INPUT DATA:
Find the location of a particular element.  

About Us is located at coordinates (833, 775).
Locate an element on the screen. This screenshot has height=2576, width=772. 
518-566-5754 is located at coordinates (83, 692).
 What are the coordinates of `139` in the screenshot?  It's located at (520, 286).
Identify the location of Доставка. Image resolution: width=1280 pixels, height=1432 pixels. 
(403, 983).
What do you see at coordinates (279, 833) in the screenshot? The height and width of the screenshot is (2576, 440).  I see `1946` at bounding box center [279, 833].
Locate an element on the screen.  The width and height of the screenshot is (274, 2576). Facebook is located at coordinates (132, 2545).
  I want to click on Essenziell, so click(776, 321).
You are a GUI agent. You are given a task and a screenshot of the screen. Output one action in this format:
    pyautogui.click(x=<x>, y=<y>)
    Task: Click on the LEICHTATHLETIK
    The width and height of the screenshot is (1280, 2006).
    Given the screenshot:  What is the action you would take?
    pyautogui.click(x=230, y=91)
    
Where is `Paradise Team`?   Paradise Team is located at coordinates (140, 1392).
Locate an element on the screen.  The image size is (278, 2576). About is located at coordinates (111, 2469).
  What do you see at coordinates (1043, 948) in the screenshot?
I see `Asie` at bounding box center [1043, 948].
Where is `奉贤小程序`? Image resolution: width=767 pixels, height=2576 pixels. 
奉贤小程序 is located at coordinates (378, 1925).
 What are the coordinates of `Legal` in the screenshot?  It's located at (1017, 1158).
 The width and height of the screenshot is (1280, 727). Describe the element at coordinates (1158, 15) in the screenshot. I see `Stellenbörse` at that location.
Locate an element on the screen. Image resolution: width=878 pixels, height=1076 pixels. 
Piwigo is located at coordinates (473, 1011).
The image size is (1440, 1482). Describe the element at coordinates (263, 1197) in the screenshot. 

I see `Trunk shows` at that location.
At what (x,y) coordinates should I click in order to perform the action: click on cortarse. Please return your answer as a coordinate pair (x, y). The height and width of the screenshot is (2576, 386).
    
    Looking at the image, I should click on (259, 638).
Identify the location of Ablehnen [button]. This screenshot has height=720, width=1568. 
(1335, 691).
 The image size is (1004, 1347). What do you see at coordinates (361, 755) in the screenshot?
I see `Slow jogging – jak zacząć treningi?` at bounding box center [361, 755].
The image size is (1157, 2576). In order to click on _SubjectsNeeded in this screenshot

TASK GOAL: The answer must restate all of the entries exactly.

FINISHED TASK:
Find the location of a particular element.  

About Us is located at coordinates (833, 775).
Locate an element on the screen. This screenshot has height=2576, width=772. 
518-566-5754 is located at coordinates (83, 692).
 What are the coordinates of `139` in the screenshot?  It's located at (520, 286).
Identify the location of Доставка. Image resolution: width=1280 pixels, height=1432 pixels. 
(403, 983).
What do you see at coordinates (279, 833) in the screenshot? The height and width of the screenshot is (2576, 440).  I see `1946` at bounding box center [279, 833].
Locate an element on the screen.  The width and height of the screenshot is (274, 2576). Facebook is located at coordinates (132, 2545).
  I want to click on Essenziell, so click(776, 321).
You are a GUI agent. You are given a task and a screenshot of the screen. Output one action in this format:
    pyautogui.click(x=<x>, y=<y>)
    Task: Click on the LEICHTATHLETIK
    The width and height of the screenshot is (1280, 2006).
    Given the screenshot:  What is the action you would take?
    pyautogui.click(x=230, y=91)
    
Where is `Paradise Team`?   Paradise Team is located at coordinates (140, 1392).
Locate an element on the screen.  The image size is (278, 2576). About is located at coordinates (111, 2469).
  What do you see at coordinates (1043, 948) in the screenshot?
I see `Asie` at bounding box center [1043, 948].
Where is `奉贤小程序`? Image resolution: width=767 pixels, height=2576 pixels. 
奉贤小程序 is located at coordinates (378, 1925).
 What are the coordinates of `Legal` in the screenshot?  It's located at (1017, 1158).
 The width and height of the screenshot is (1280, 727). Describe the element at coordinates (1158, 15) in the screenshot. I see `Stellenbörse` at that location.
Locate an element on the screen. Image resolution: width=878 pixels, height=1076 pixels. 
Piwigo is located at coordinates (473, 1011).
The image size is (1440, 1482). Describe the element at coordinates (263, 1197) in the screenshot. 

I see `Trunk shows` at that location.
At what (x,y) coordinates should I click in order to perform the action: click on cortarse. Please return your answer as a coordinate pair (x, y). The height and width of the screenshot is (2576, 386).
    
    Looking at the image, I should click on (259, 638).
Identify the location of Ablehnen [button]. This screenshot has height=720, width=1568. 
(1335, 691).
 The image size is (1004, 1347). What do you see at coordinates (361, 755) in the screenshot?
I see `Slow jogging – jak zacząć treningi?` at bounding box center [361, 755].
The image size is (1157, 2576). In order to click on _SubjectsNeeded in this screenshot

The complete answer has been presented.